Getting Started with Multimodal RAG: A Hands-On Guide

An End-to-End Guide to Building a Multimodal Retrieval-Augmented Generation Pipeline

Ashutosh Sharma

~9 min read · June 9, 2025 (Updated: June 13, 2025) · Free: Yes

In the world of Artificial Intelligence, Retrieval-Augmented Generation (RAG) is a powerful technique that enhances the responses of Large Language Models (LLMs). But what happens when you need to work with more than just text? This is where Multimodal RAG comes in, a system that can understand and integrate various data types like images, audio, video, and text. This blog post will walk you through the process of creating a Multimodal RAG system, from understanding the core concepts to implementing a solution based on a real-world iPython notebook.

What is RAG?

At its core, RAG optimizes the output of an LLM by referencing a knowledge base outside of its training data before generating a response. This process has three main components:

Ingestion: Processing and storing the external knowledge base.
Retrieval: Finding the most relevant information from the knowledge base in response to a query.
Generation: Using the retrieved information to generate a comprehensive and accurate response.

The Next Level: Multimodal RAG

Multimodal RAG takes this a step further by enabling AI systems to process and integrate data from various modalities. Imagine a system that can not only read a document but also understand the images and tables within it. This opens up a world of possibilities for more sophisticated and accurate AI applications.

There are three primary approaches to building a Multimodal RAG system:

Option 1: Use multimodal embedding to embed images, retrieve all using similarity search, and then pass raw images and text chunks to a multimodal LLM for an answer generation.
Option 2: Use a multimodal LLM to produce text summaries from images. Then, embed all (summaries of images, tables and text) and retrieve text. Finally, pass text chunk to an LLM for answer generation.
Option 3: Use a multimodal LLM to create text summaries from images. Embed and retrieve these image summaries along with a reference to the original image. Then, pass the raw image and text chunk to a multimodal LLM for answer generation.

Image Source

In this guide, we'll be focusing on Option 3, a robust approach that leverages the strengths of both text-based and image-based data.

Let's Get Building: Extracting Data from a PDF

Our first step is to extract the different elements — text, images, and tables — from a PDF document. We'll use the unstructured library in Python to partition the PDF into manageable chunks.

Unstructured is a powerful tool for processing unstructured data, particularly adept at extracting and structuring information from diverse document types. It is invaluable for extracting visual information and generating detailed image descriptions that can then be integrated into RAG workflows to enhance contextual depth

Before we start, a foundational step is setting up a well-configured Python environment and required dependencies.
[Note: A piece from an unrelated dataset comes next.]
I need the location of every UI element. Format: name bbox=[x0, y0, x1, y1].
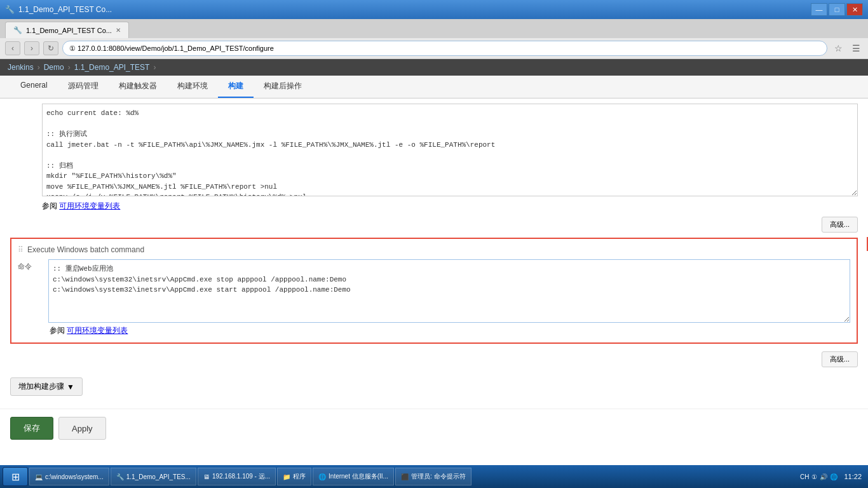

Follow the GitHub link for setup.

from unstructured.partition.pdf import partition_pdf

output_path = './content/'
file_path = output_path + 'attention.pdf'

def partition_and_chunk_pdf(file_path):
    """Partitions and chunks a PDF file into manageable pieces."""
    chunks = partition_pdf(
        filename=file_path,
        infer_tables_structure=True,          # Extract tables with structure
        strategy='hi_res',                     # Mandatory to infer tables
        extract_image_block_types=["Image"],   # Extract images
        extract_image_block_to_payload=True,   # Extract base64 object of the image
        chunking_strategy="by_title",          # Chunking strategy
        max_characters=2000,                   # Max characters per chunk
        combine_text_under_n_chars=500,        # Combine small text blocks
        new_after_n_chars=6000,                # New chunk after this many characters
    )
    return chunks

chunks = partition_and_chunk_pdf(file_path)
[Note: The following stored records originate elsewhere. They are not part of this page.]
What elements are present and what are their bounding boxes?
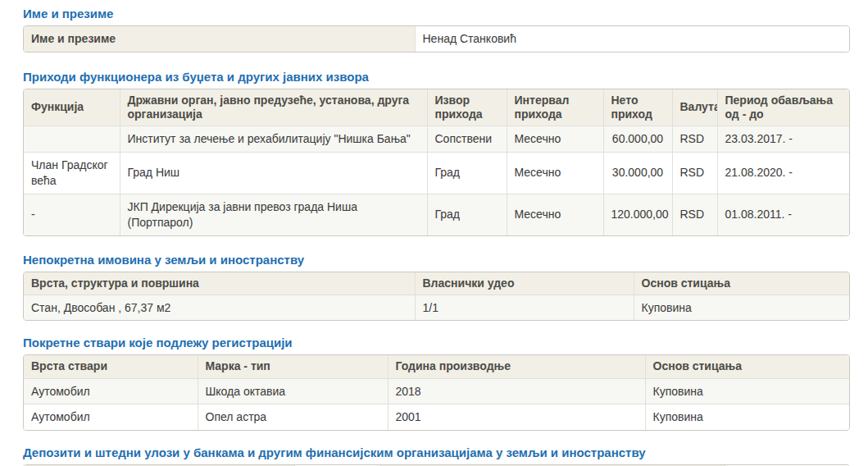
header-cell-basis: Основ стицања — [634, 272, 850, 295]
cell-currency: RSD — [672, 194, 717, 235]
cell-source: Сопствени — [427, 126, 507, 153]
table-row: Члан Градског већа Град Ниш Град Месечно… — [24, 152, 850, 194]
section-deposits: Депозити и штедни улози у банкама и друг… — [23, 445, 850, 466]
header-cell-share: Власнички удео — [415, 272, 634, 295]
section-title-income: Приходи функционера из буџета и других ј… — [23, 70, 850, 85]
cell-make: Шкода октавиа — [198, 378, 388, 404]
cell-organ: ЈКП Дирекција за јавни превоз града Ниша… — [120, 194, 427, 235]
cell-type: Стан, Двособан , 67,37 м2 — [24, 295, 415, 320]
table-row: Аутомобил Шкода октавиа 2018 Куповина — [24, 378, 850, 404]
table-row: Стан, Двособан , 67,37 м2 1/1 Куповина — [24, 295, 850, 320]
header-cell-interval: Интервал прихода — [507, 89, 603, 126]
header-cell-currency: Валута — [672, 89, 717, 126]
table-row: Аутомобил Опел астра 2001 Куповина — [24, 404, 850, 430]
cell-type: Аутомобил — [24, 378, 198, 404]
cell-interval: Месечно — [507, 152, 603, 194]
section-name: Име и презиме Име и презиме Ненад Станко… — [23, 7, 850, 53]
vehicles-table: Врста ствари Марка - тип Година производ… — [23, 354, 850, 431]
cell-interval: Месечно — [507, 126, 603, 153]
name-table: Име и презиме Ненад Станковић — [23, 25, 850, 53]
section-income: Приходи функционера из буџета и других ј… — [23, 70, 850, 236]
table-header-row: Функција Државни орган, јавно предузеће,… — [24, 89, 850, 126]
table-row: - ЈКП Дирекција за јавни превоз града Ни… — [24, 194, 850, 235]
table-row: Име и презиме Ненад Станковић — [24, 26, 850, 52]
cell-basis: Куповина — [634, 295, 850, 320]
cell-source: Град — [427, 194, 507, 235]
table-header-row: Врста, структура и површина Власнички уд… — [24, 272, 850, 295]
name-label-cell: Име и презиме — [24, 26, 415, 52]
cell-function: - — [24, 194, 120, 235]
cell-function: Члан Градског већа — [24, 152, 120, 194]
cell-net: 30.000,00 — [603, 152, 672, 194]
cell-year: 2001 — [388, 404, 645, 430]
header-cell-period: Период обављања од - до — [717, 89, 850, 126]
name-value-cell: Ненад Станковић — [415, 26, 850, 52]
declaration-page: Име и презиме Име и презиме Ненад Станко… — [0, 0, 868, 466]
section-title-vehicles: Покретне ствари које подлежу регистрациј… — [23, 336, 850, 350]
section-realestate: Непокретна имовина у земљи и иностранств… — [23, 253, 850, 322]
table-header-row: Врста ствари Марка - тип Година производ… — [24, 355, 850, 378]
cell-period: 21.08.2020. - — [717, 152, 850, 194]
header-cell-basis: Основ стицања — [645, 355, 850, 378]
cell-source: Град — [427, 152, 507, 194]
cell-basis: Куповина — [645, 378, 850, 404]
cell-organ: Град Ниш — [120, 152, 427, 194]
realestate-table: Врста, структура и површина Власнички уд… — [23, 272, 850, 322]
section-vehicles: Покретне ствари које подлежу регистрациј… — [23, 336, 850, 431]
cell-make: Опел астра — [198, 404, 388, 430]
cell-year: 2018 — [388, 378, 645, 404]
cell-interval: Месечно — [507, 194, 603, 235]
cell-share: 1/1 — [415, 295, 634, 320]
cell-net: 120.000,00 — [603, 194, 672, 235]
income-table: Функција Државни орган, јавно предузеће,… — [23, 89, 850, 236]
cell-currency: RSD — [672, 152, 717, 194]
header-cell-function: Функција — [24, 89, 120, 126]
table-row: Институт за лечење и рехабилитацију "Ниш… — [24, 126, 850, 153]
cell-type: Аутомобил — [24, 404, 198, 430]
cell-currency: RSD — [672, 126, 717, 153]
header-cell-year: Година производње — [388, 355, 645, 378]
header-cell-make: Марка - тип — [198, 355, 388, 378]
cell-period: 23.03.2017. - — [717, 126, 850, 153]
cell-basis: Куповина — [645, 404, 850, 430]
header-cell-type: Врста, структура и површина — [24, 272, 415, 295]
section-title-realestate: Непокретна имовина у земљи и иностранств… — [23, 253, 850, 267]
header-cell-type: Врста ствари — [24, 355, 198, 378]
header-cell-net: Нето приход — [603, 89, 672, 126]
header-cell-source: Извор прихода — [427, 89, 507, 126]
cell-period: 01.08.2011. - — [717, 194, 850, 235]
section-title-name: Име и презиме — [23, 7, 850, 21]
section-title-deposits: Депозити и штедни улози у банкама и друг… — [23, 445, 850, 460]
header-cell-organ: Државни орган, јавно предузеће, установа… — [120, 89, 427, 126]
cell-net: 60.000,00 — [603, 126, 672, 153]
cell-function — [24, 126, 120, 153]
cell-organ: Институт за лечење и рехабилитацију "Ниш… — [120, 126, 427, 153]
A Closer Look at `partition_pdf` Arguments

infer_tables_structure: Enables the function to understand the structure of tables within the PDF.
strategy: We use 'hi_res' (high resolution) which is necessary for accurately inferring table structures.
extract_image_block_types: Tells the function to specifically look for and extract image blocks.
extract_image_block_to_payload: Instructs the function to include the base64 encoded image data in the output.
chunking_strategy: We've chosen 'by_title', which means the document will be split into chunks based on its titles.
max_characters: Sets the maximum number of characters for each chunk to 2000.
combine_text_under_n_chars: Combines text blocks that are smaller than 500 characters.
new_after_n_chars: Creates a new chunk after a chunk has reached 6000 characters.

Processing the Extracted Elements

Once we have our partitioned data, we need to separate the different types of elements for further processing. We'll extract the text, tables, and images.

Tables

The unstructured library creates a separate element for tables, but it only provides the text content. It doesn't generate an HTML or markup representation that could be directly used for summarization. Therefore, we'll treat the table data as text for now.
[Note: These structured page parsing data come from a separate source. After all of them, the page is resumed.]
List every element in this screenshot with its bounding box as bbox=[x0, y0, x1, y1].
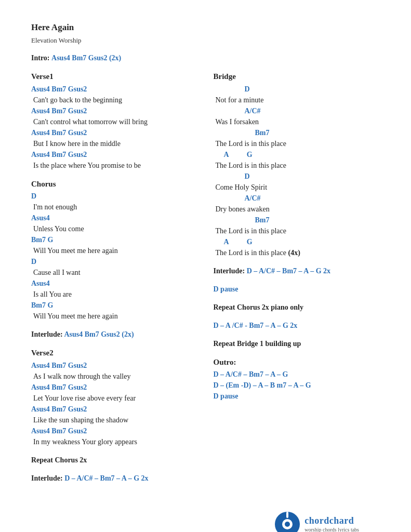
d-pause-section: D pause bbox=[214, 284, 380, 295]
intro-chords: Asus4 Bm7 Gsus2 (2x) bbox=[51, 54, 121, 62]
lyric-row: Can't control what tomorrow will bring bbox=[33, 116, 198, 127]
lyric-row: But I know here in the middle bbox=[33, 138, 198, 149]
outro-section: Outro: D – A/C# – Bm7 – A – G D – (Em -D… bbox=[214, 356, 380, 402]
lyric-row: The Lord is in this place bbox=[216, 225, 380, 236]
chord-row: Asus4 Bm7 Gsus2 bbox=[31, 425, 198, 436]
chord-row: Asus4 Bm7 Gsus2 bbox=[31, 105, 198, 116]
chord-row: D bbox=[214, 84, 380, 95]
song-title: Here Again bbox=[31, 21, 380, 34]
chorus-section: Chorus D I'm not enough Asus4 Unless You… bbox=[31, 178, 198, 322]
repeat-chorus-section: Repeat Chorus 2x bbox=[31, 455, 198, 466]
logo-icon bbox=[274, 511, 300, 532]
logo-area: chordchard worship chords lyrics tabs bbox=[274, 511, 359, 532]
logo-text: chordchard worship chords lyrics tabs bbox=[304, 515, 359, 532]
repeat-chorus-piano-section: Repeat Chorus 2x piano only bbox=[214, 302, 380, 313]
repeat-bridge-text: Repeat Bridge 1 building up bbox=[214, 340, 301, 348]
lyric-row: Will You meet me here again bbox=[33, 311, 198, 322]
outro-label: Outro: bbox=[214, 356, 380, 368]
bridge-section: Bridge D Not for a minute A/C# Was I for… bbox=[214, 71, 380, 258]
repeat-chorus-label: Repeat Chorus 2x bbox=[31, 456, 87, 464]
svg-rect-3 bbox=[286, 512, 288, 518]
chord-row: D bbox=[31, 191, 198, 202]
chorus-label: Chorus bbox=[31, 178, 198, 190]
chord-row: Bm7 G bbox=[31, 234, 198, 245]
svg-point-2 bbox=[285, 522, 290, 527]
outro-line2: D – (Em -D) – A – B m7 – A – G bbox=[214, 380, 380, 391]
chord-row: Asus4 bbox=[31, 212, 198, 223]
interlude2-label: Interlude: bbox=[31, 474, 64, 482]
outro-line3: D pause bbox=[214, 391, 380, 402]
repeat-bridge-section: Repeat Bridge 1 building up bbox=[214, 338, 380, 349]
interlude1-section: Interlude: Asus4 Bm7 Gsus2 (2x) bbox=[31, 329, 198, 340]
chord-row: Asus4 Bm7 Gsus2 bbox=[31, 382, 198, 393]
d-pause-text: D pause bbox=[214, 285, 238, 293]
chord-row: Asus4 Bm7 Gsus2 bbox=[31, 360, 198, 371]
chord-row: Bm7 bbox=[214, 127, 380, 138]
lyric-row: Is the place where You promise to be bbox=[33, 160, 198, 171]
chord-row: Asus4 Bm7 Gsus2 bbox=[31, 404, 198, 415]
chord-row: D bbox=[31, 256, 198, 267]
lyric-row: Dry bones awaken bbox=[216, 204, 380, 215]
interlude1-chords: Asus4 Bm7 Gsus2 (2x) bbox=[64, 330, 134, 338]
chord-progression-section: D – A /C# - Bm7 – A – G 2x bbox=[214, 320, 380, 331]
interlude3-section: Interlude: D – A/C# – Bm7 – A – G 2x bbox=[214, 265, 380, 276]
artist-name: Elevation Worship bbox=[31, 35, 380, 46]
chord-row: Asus4 bbox=[31, 278, 198, 289]
outro-line1: D – A/C# – Bm7 – A – G bbox=[214, 369, 380, 380]
brand-name: chordchard bbox=[304, 515, 359, 527]
lyric-row: Is all You are bbox=[33, 289, 198, 300]
interlude3-chords: D – A/C# – Bm7 – A – G 2x bbox=[247, 267, 330, 275]
lyric-row: Like the sun shaping the shadow bbox=[33, 415, 198, 425]
lyric-row: The Lord is in this place bbox=[216, 138, 380, 149]
brand-tagline: worship chords lyrics tabs bbox=[304, 527, 359, 532]
verse1-label: Verse1 bbox=[31, 71, 198, 83]
chord-row: Asus4 Bm7 Gsus2 bbox=[31, 84, 198, 95]
lyric-row: Not for a minute bbox=[216, 95, 380, 105]
lyric-row: The Lord is in this place bbox=[216, 160, 380, 171]
lyric-row: Let Your love rise above every fear bbox=[33, 393, 198, 404]
verse2-section: Verse2 Asus4 Bm7 Gsus2 As I walk now thr… bbox=[31, 347, 198, 447]
lyric-row: Can't go back to the beginning bbox=[33, 95, 198, 105]
chord-row: Asus4 Bm7 Gsus2 bbox=[31, 127, 198, 138]
chord-row: A G bbox=[214, 236, 380, 247]
chord-progression-text: D – A /C# - Bm7 – A – G 2x bbox=[214, 322, 298, 329]
chord-row: A/C# bbox=[214, 193, 380, 204]
verse2-label: Verse2 bbox=[31, 347, 198, 359]
lyric-row: Cause all I want bbox=[33, 267, 198, 278]
chord-row: Asus4 Bm7 Gsus2 bbox=[31, 149, 198, 160]
lyric-row: I'm not enough bbox=[33, 202, 198, 212]
lyric-row: Was I forsaken bbox=[216, 116, 380, 127]
right-column: Bridge D Not for a minute A/C# Was I for… bbox=[214, 71, 380, 491]
intro-label: Intro: bbox=[31, 54, 50, 62]
interlude3-label: Interlude: bbox=[214, 267, 247, 275]
interlude1-label: Interlude: bbox=[31, 330, 64, 338]
left-column: Verse1 Asus4 Bm7 Gsus2 Can't go back to … bbox=[31, 71, 198, 491]
interlude2-chords: D – A/C# – Bm7 – A – G 2x bbox=[64, 474, 148, 482]
chord-row: Bm7 bbox=[214, 215, 380, 225]
repeat-chorus-piano-text: Repeat Chorus 2x piano only bbox=[214, 303, 303, 311]
verse1-section: Verse1 Asus4 Bm7 Gsus2 Can't go back to … bbox=[31, 71, 198, 171]
chord-row: A G bbox=[214, 149, 380, 160]
chord-row: D bbox=[214, 171, 380, 182]
lyric-row: Will You meet me here again bbox=[33, 245, 198, 256]
lyric-row: In my weakness Your glory appears bbox=[33, 436, 198, 447]
lyric-row: Unless You come bbox=[33, 223, 198, 234]
chord-row: Bm7 G bbox=[31, 300, 198, 311]
interlude2-section: Interlude: D – A/C# – Bm7 – A – G 2x bbox=[31, 473, 198, 484]
lyric-row: Come Holy Spirit bbox=[216, 182, 380, 193]
lyric-row: As I walk now through the valley bbox=[33, 371, 198, 382]
lyric-row: The Lord is in this place (4x) bbox=[216, 247, 380, 258]
chord-row: A/C# bbox=[214, 105, 380, 116]
bridge-label: Bridge bbox=[214, 71, 380, 83]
Though we can extract the table with an image element image_base64 when included in extract_image_block_types.

def get_table(chunks):
    tables = []
    for chunk in chunks:
        for el in chunk.metadata.orig_elements:
            if 'Table' in str(type(el)):
                print(el.to_dict())
                tables.append(el)
    return tables

tables = get_table(chunks)

Text and Images

We can now save the text chunks and extract the images from the CompositeElement objects.

def save_texts(chunks):
    """Extracts texts from the list of chunks."""
    texts = [chunk for chunk in chunks if 'CompositeElement' in str(type(chunk))]
    return texts

texts = save_texts(chunks)

def get_image_base64(chunks):
    """Gets the base64 encoded images from the chunks."""
    image_b64 = []
    for chunk in chunks:
        chunk_el = chunk.metadata.orig_elements
        for el in chunk_el:
            if 'Image' in str(type(el)):
                image_b64.append(el.metadata.image_base64)
    return image_b64

images = get_image_base64(chunks)

Image and Text Summarization

With our data extracted and separated, the next step is to generate summaries. This is crucial for creating a concise and searchable knowledge base.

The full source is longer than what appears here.